The use of risk adjustment to discourage cream skimming is in tension with another, distinct goal of payment systems: to create incentives for the insurer to properly internalize each dollar of utilization that the enrollee generates. Even partially tying payments to realized costs reduces such incentives to supply. Risk adjustment in the US Medicare system and in major systems in Europe is based on past diagnoses. Recently, however, in connection with health care reform, the federally proposed risk adjustment formula adds diagnoses to the formula, and significantly, the proposed formula is based on concurrent health care encounters, not past. Furthermore, extensive cost-sharing features (e.g., reinsurance) are also part of Exchange plan payment. Tying the risk adjusted payment to an instance of utilization creates incentives to make visits and hospitalize patients – a set of incentives that has been recognized but not quantified in the literature.
This paper characterizes the properties of risk-adjusted plan payment systems, analytically and empirically, with the capitation payment formula proposed for the new Exchanges as part of the Affordable Care Act (ACA) serving as the principle application.
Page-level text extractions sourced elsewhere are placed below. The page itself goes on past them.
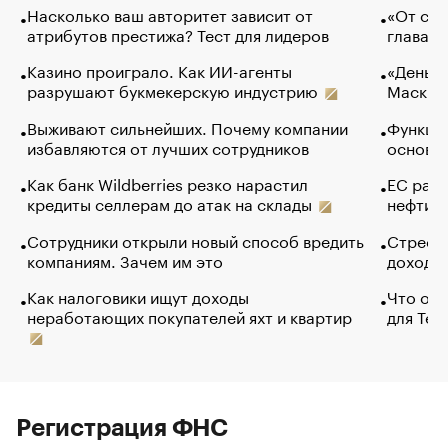
Насколько ваш авторитет зависит от
«От спо
атрибутов престижа? Тест для лидеров
глава к
Казино проиграло. Как ИИ-агенты
«Деньги
разрушают букмекерскую индустрию
Маск в 
Выживают сильнейших. Почему компании
Функции
избавляются от лучших сотрудников
основ э
Как банк Wildberries резко нарастил
ЕС раз
кредиты селлерам до атак на склады
нефти —
Сотрудники открыли новый способ вредить
Стресс 
компаниям. Зачем им это
доходов
Как налоговики ищут доходы
Что обв
неработающих покупателей яхт и квартир
для Tel
Регистрация ФНС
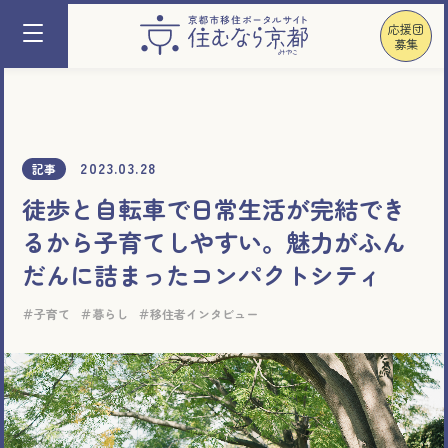
応援団
募集
2023.03.28
記事
徒歩と自転車で日常生活が完結でき
るから子育てしやすい。魅力がふん
だんに詰まったコンパクトシティ
子育て
暮らし
移住者インタビュー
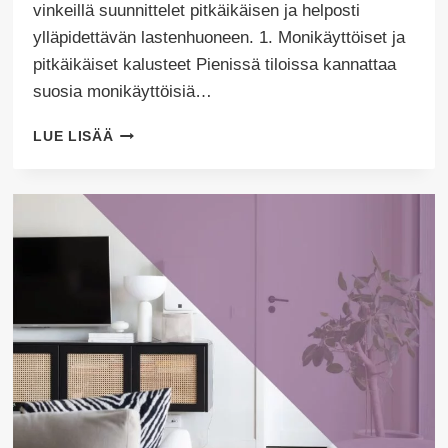
vinkeillä suunnittelet pitkäikäisen ja helposti
ylläpidettävän lastenhuoneen. 1. Monikäyttöiset ja
pitkäikäiset kalusteet Pienissä tiloissa kannattaa
suosia monikäyttöisiä…
LASTENHUONEEN
LUE LISÄÄ
SISUSTUS –
5+1
VINKKIÄ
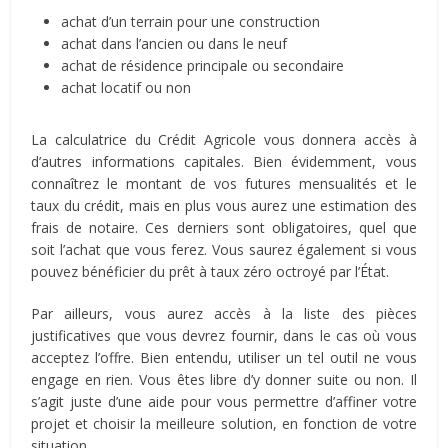
achat d’un terrain pour une construction
achat dans l’ancien ou dans le neuf
achat de résidence principale ou secondaire
achat locatif ou non
La calculatrice du Crédit Agricole vous donnera accès à
d’autres informations capitales. Bien évidemment, vous
connaîtrez le montant de vos futures mensualités et le
taux du crédit, mais en plus vous aurez une estimation des
frais de notaire. Ces derniers sont obligatoires, quel que
soit l’achat que vous ferez. Vous saurez également si vous
pouvez bénéficier du prêt à taux zéro octroyé par l’État.
Par ailleurs, vous aurez accès à la liste des pièces
justificatives que vous devrez fournir, dans le cas où vous
acceptez l’offre. Bien entendu, utiliser un tel outil ne vous
engage en rien. Vous êtes libre d’y donner suite ou non. Il
s’agit juste d’une aide pour vous permettre d’affiner votre
projet et choisir la meilleure solution, en fonction de votre
situation.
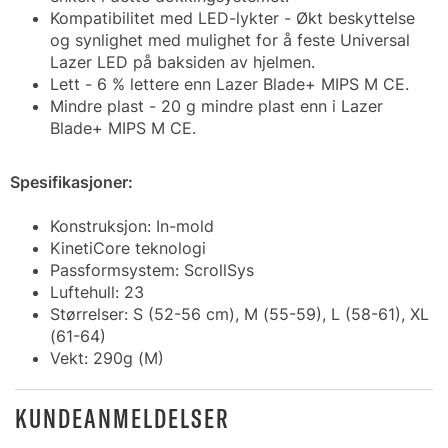
Kompatibilitet med LED-lykter - Økt beskyttelse
og synlighet med mulighet for å feste Universal
Lazer LED på baksiden av hjelmen.
Lett - 6 % lettere enn Lazer Blade+ MIPS M CE.
Mindre plast - 20 g mindre plast enn i Lazer
Blade+ MIPS M CE.
Spesifikasjoner:
Konstruksjon: In-mold
KinetiCore teknologi
Passformsystem: ScrollSys
Luftehull: 23
Størrelser: S (52-56 cm), M (55-59), L (58-61), XL
(61-64)
Vekt: 290g (M)
KUNDEANMELDELSER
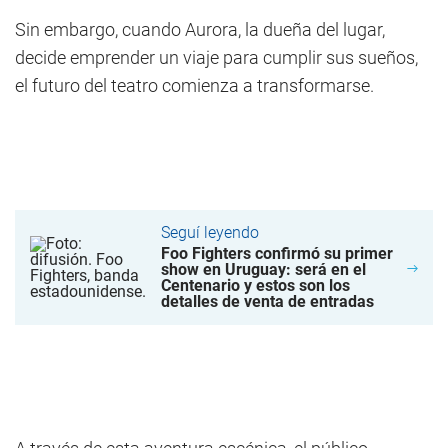
Sin embargo, cuando Aurora, la dueña del lugar,
decide emprender un viaje para cumplir sus sueños,
el futuro del teatro comienza a transformarse.
Seguí leyendo
Foo Fighters confirmó su primer
show en Uruguay: será en el
Centenario y estos son los
detalles de venta de entradas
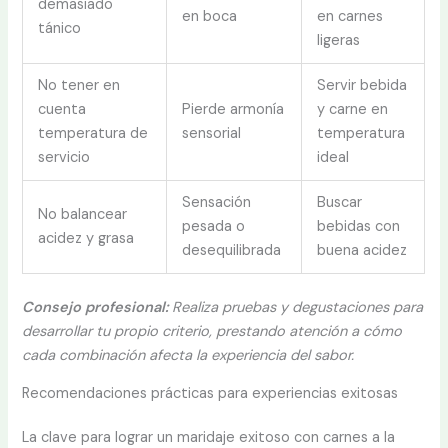
demasiado
en boca
en carnes
tánico
ligeras
No tener en
Servir bebida
cuenta
Pierde armonía
y carne en
temperatura de
sensorial
temperatura
servicio
ideal
Sensación
Buscar
No balancear
pesada o
bebidas con
acidez y grasa
desequilibrada
buena acidez
Consejo profesional:
Realiza pruebas y degustaciones para
desarrollar tu propio criterio, prestando atención a cómo
cada combinación afecta la experiencia del sabor.
Recomendaciones prácticas para experiencias exitosas
La clave para lograr un maridaje exitoso con carnes a la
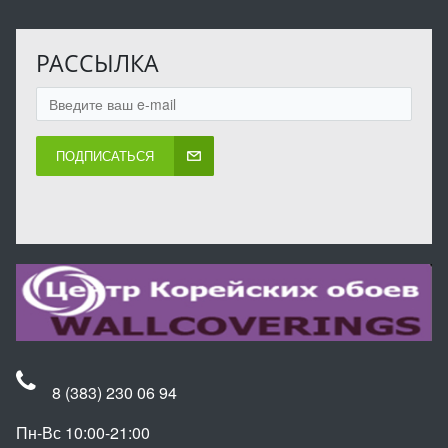
РАССЫЛКА
ПОДПИСАТЬСЯ
8 (383) 230 06 94
Пн-Вс 10:00-21:00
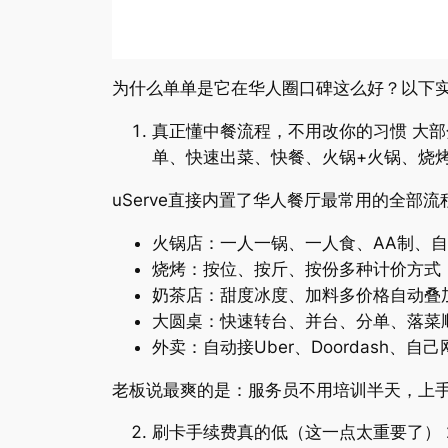
为什么单单是它在华人圈口碑这么好？以下
真正懂中餐流程，不用改你的习惯 大部
单、快速出菜、快餐、火锅+火锅、烧
uServe直接内置了华人餐厅最常用的全部流
火锅店：一人一锅、一人食、AA制、自
烧烤：按位、按斤、按份多种计价方式
奶茶店：甜度冰度、加料多价格自动叠
大圆桌：快速转台、并台、分单、落菜
外卖：自动接Uber、Doordash
老板说最爽的是：服务员不用培训半天，上手
刷卡手续费真的低（这一点太重要了） 20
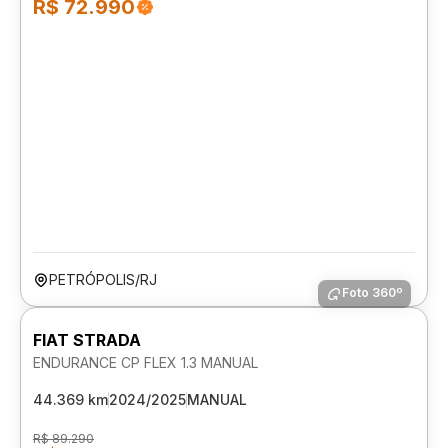
R$ 72.990
PETRÓPOLIS/RJ
Foto 360º
FIAT STRADA
ENDURANCE CP FLEX 1.3 MANUAL
44.369 km
2024/2025
MANUAL
R$ 89.290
Specifically, we study the fit, power and balance of payment systems. “Fit” describes how well variation across enrollees in plan costs is explained by variation in payments and is usually reported as an R-squared from a risk adjustment regression. But this statistic fails to capture the full relationship of payments to costs. We generalize the measure to include the fit of the entire payment system which consists not only of risk adjustment but of cost-sharing features such as reinsurance. “Power” is meant in the sense of the power of a contract: it is related to how expenditure by plans is compensated on the margin by the payer. “Balance” assesses the differences in power across various types of services, such as mental health care.
The major precursor of our paper is McClellan (1997) which assessed the de facto incentives in Medicare’s Diagnosis-Related Group (DRG)-based “Prospective Payment System” for paying hospitals. In our terms, McClellan showed that the power of the DRG system was 45%. We are unaware of any research applying McClellan’s ideas and methods to health plan payments.
Using two years of claims data from an employed population, we assess the de facto incentives in the plan payment systems used to pay Exchange plans under the ACA. The Exchange payment system is particularly complex so we take it apart to assess the partial contribution of some of its key features, such as the decision to pay plans with a concurrent rather than prospective risk-adjustment formula.